Mr. Paulson's plan offers basically the same solution as was applied in Sweden back in 1992. The Swedes set up so-called bad banks to manage the troubled real estate assets and by doing so allowed the banks to concentrate on their remaining sound businesses and engender their own recoveries. “It became clear that if we didn't do something quickly, the whole system could collapse. If it's just a few institutions, you can have an ad hoc solution, but when the whole system is in danger, you need a new framework." These are not the words of President Bush or Mr. Paulson, although each have recently expressed sentiments which sound exactly the same. They are the words of Göran Lind, a senior adviser to Sweden's central bank at the time of the crisis.

The steps taken back then allowed the Swedish economy, which first suffered through 12% unemployment and a real recession, to recover relatively quickly. By 1994 and 1995, Swedish GDP posted annual growth rates near 4%.

Some Further Comparisons

According to Ms.
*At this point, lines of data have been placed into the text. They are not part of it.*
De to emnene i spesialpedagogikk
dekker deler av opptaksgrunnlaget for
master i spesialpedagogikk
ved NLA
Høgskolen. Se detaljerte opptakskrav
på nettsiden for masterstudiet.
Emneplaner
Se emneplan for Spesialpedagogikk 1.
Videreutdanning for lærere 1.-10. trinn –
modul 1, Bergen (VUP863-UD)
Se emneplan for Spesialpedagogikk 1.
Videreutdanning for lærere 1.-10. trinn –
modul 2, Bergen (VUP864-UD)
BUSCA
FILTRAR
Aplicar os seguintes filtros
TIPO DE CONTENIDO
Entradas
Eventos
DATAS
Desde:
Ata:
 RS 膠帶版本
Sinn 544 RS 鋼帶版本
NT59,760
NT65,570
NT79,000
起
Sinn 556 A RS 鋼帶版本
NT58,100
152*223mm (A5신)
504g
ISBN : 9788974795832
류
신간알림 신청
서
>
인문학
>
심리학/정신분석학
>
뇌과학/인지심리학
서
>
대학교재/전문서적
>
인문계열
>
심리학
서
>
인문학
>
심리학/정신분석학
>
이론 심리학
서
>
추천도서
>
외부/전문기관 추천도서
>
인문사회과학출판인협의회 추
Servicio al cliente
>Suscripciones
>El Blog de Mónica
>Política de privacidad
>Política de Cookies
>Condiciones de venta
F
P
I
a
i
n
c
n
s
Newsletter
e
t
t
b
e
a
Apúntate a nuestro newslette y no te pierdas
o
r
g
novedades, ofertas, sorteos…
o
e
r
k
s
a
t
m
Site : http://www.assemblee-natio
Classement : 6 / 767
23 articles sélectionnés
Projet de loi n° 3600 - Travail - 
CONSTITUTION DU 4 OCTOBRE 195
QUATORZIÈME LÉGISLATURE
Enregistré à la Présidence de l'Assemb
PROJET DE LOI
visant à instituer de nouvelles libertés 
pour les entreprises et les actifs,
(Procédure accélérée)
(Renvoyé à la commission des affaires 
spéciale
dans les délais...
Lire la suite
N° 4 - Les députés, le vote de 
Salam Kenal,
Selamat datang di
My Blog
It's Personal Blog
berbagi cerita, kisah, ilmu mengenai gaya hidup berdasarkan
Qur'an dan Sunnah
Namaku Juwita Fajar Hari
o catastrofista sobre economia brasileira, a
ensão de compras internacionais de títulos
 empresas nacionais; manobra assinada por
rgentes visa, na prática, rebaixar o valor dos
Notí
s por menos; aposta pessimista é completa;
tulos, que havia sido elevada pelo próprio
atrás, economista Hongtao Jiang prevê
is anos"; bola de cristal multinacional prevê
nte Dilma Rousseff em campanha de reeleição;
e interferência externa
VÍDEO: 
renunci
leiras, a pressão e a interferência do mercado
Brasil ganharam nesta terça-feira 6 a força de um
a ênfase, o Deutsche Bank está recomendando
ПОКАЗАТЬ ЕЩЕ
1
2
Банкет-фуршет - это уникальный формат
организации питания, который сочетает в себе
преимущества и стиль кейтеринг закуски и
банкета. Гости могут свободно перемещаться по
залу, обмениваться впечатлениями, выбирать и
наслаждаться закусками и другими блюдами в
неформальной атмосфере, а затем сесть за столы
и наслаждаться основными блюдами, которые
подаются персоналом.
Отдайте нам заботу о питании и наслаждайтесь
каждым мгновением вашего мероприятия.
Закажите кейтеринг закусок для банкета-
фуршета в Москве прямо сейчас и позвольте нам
Perry's article, the total loan losses on Sweden's biggest banks to some 12% of the country's gross domestic product. A table published by Bloomberg on August 12 put total U.S. bank losses at $246.2 billion, just over 48% the IMF estimate of $510 billion in total global losses. In an economy which was over $11 trillion in 2007, that amounts to about 2.25% of GDP, far less than Sweden's' 12%. While bank losses have not been completely totaled, mitigating this is that fact that U.S. banks have raised a total of $163.2 billion in fresh capital. The IMF is currently estimating global losses to reach over $1 trillion.

Once the banks' troubled assets had been taken over, the Swedish government “required the banks to disclose expected losses immediately and it quickly assigned values to other assets, rather than let banks postpone reporting losses and take gradual write-downs. Banks receiving capital injections or loans surrendered shares to the government to avoid the possibility of rewarding shareholders, and to give Swedish taxpayers a chance to profit when the market improved,” according the WSJ article, and according to Mr. Lind, taxpayers did eventually make a profit once the economy recovered and the government found buyers.

One can only hope to see the U.S. take a lesson from history and enact similar measures now.

Currency and Equity Market Implications

Once the market comes to the realization that a solution has been enacted, the dollar will appreciate. While it is difficult to say exactly when that may occur, there will be a good chance to see this happen in October when the National Association of Realtors reports on September existing home sales and median price. As far as stocks are concerned while we wouldn't bother predicting what will happen in the very short term, if you are an investor with a longer term perspective you are likely being presented with an extraordinary buying opportunity at this time.